Data for review START

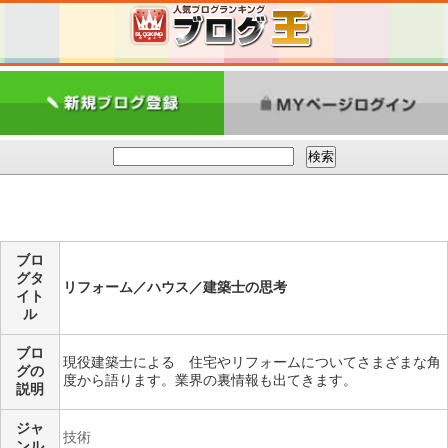
ブロ
グタ
リフォーム／ハウス／建築士の思考
イト
ル
ブロ
現役建築士による 住宅やリフォームについてさまざまな角
グの
度から語ります。業界の裏情報も出てきます。
説明
ジャ
技術
ンル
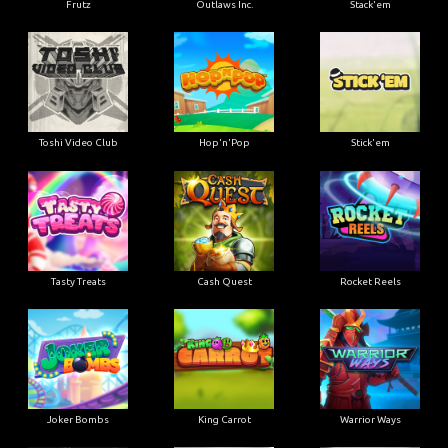
Frutz
Outlaws Inc.
Stack'em
Toshi Video Club
Hop'n'Pop
Stick'em
Tasty Treats
Cash Quest
Rocket Reels
Joker Bombs
King Carrot
Warrior Ways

Data for review END

What you will do:
Your reply must reproduce all of the entries exactly and contain no pictures.

Result of the task:
ブロ
グタ
リフォーム／ハウス／建築士の思考
イト
ル
ブロ
現役建築士による 住宅やリフォームについてさまざまな角
グの
度から語ります。業界の裏情報も出てきます。
説明
ジャ
技術
ンル
Frutz
Outlaws Inc.
Stack'em
Toshi Video Club
Hop'n'Pop
Stick'em
Tasty Treats
Cash Quest
Rocket Reels
Joker Bombs
King Carrot
Warrior Ways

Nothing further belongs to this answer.